La Suède est à juste titre réputée pour la qualité de son dialogue social. Mais cette capacité à prendre en compte l’intérêt de la collectivité ne se limiterait-elle pas au royaume de Suède ?

SVT, équivalent de France Télévision, a diffusé il y a quelque temps un reportage consacré aux activités de Telia au Népal. Pour faire court, après avoir développé et géré sa filiale népalaise Ncell pendant des années, Telia décide de s’en séparer et de quitter le pays. Problème : l’impôt sur la plus-value réalisée lors de la vente, autant qu’il existe, sera payé non au Népal, pays très pauvre où la plus-value éventuelle a été générée, mais en Norvège, pays riche qui n’a rien à voir dans l’histoire si ce n’est qu’il bénéficie du jeu d’optimisation fiscale créé par Telia. Telia s’étant certainement fait conseillé par d’innombrables expert en tout genre, nul doute que l’opération soit légale, bien que le gouvernement népalais ne partage pas ce point de vue.
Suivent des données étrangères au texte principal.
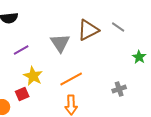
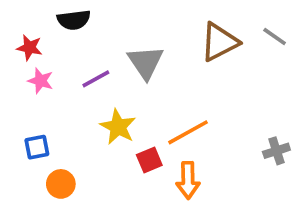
gray triangle: (60, 43) -> (146, 62), moved
red square: (22, 94) -> (149, 160), moved

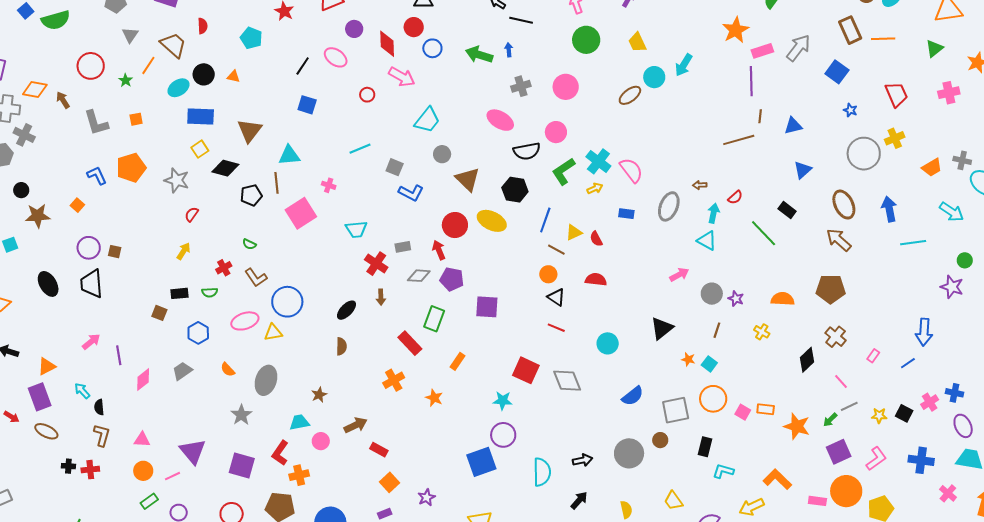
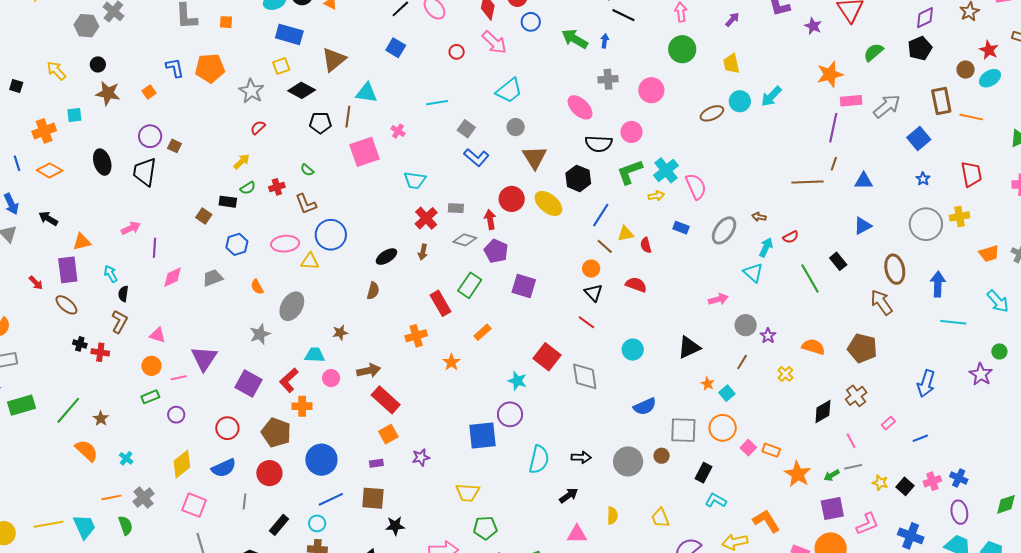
green semicircle: (210, 292) -> (248, 188), moved, turned -42
blue arrow: (924, 332) -> (926, 384), moved
red rectangle: (379, 450) -> (386, 400), size x1.6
Mais est-elle pour autant juste ?

L’histoire me rappelle une anecdote qui remonte aux années 90. Son carnet de commandes se dégarnissant, le spécialiste de roulement a billes SKF décida d’ajuster les effectifs de son usine de Tours. Après avoir été informé de son licenciement, le salarié était invité à rejoindre immédiatement le taxi qui l’attendait à la sortie de l’usine et le déposait directement à l’agence de Pôle Emploi la plus proche !

L’affaire avait fait grand bruit dans les journaux et l’histoire en avait choqué plus d’un, en particulier du fait que ces pratiques allaient à l’encontre de l’image sociale associée aux entreprises suédoises.

Mais peut-être que ces contradictions n’en sont-elles pas. Du temps où nous habitions la région parisienne, l’un de mes voisins dirigeait la filiale française d’une société cotée dont le siège est basé à quelques dizaines de kilomètres de Göteborg. A l’occasion de ses nombreux déplacements au siège, il avait constaté que les efforts de productivité toujours croissants qu’on lui réclamait étaient loin d’être la norme en Suède. Il en avait conclu que la rentabilité maximale exigée auprès des filiales étrangères était le prix à payer pour assurer la paix sociale en Suède !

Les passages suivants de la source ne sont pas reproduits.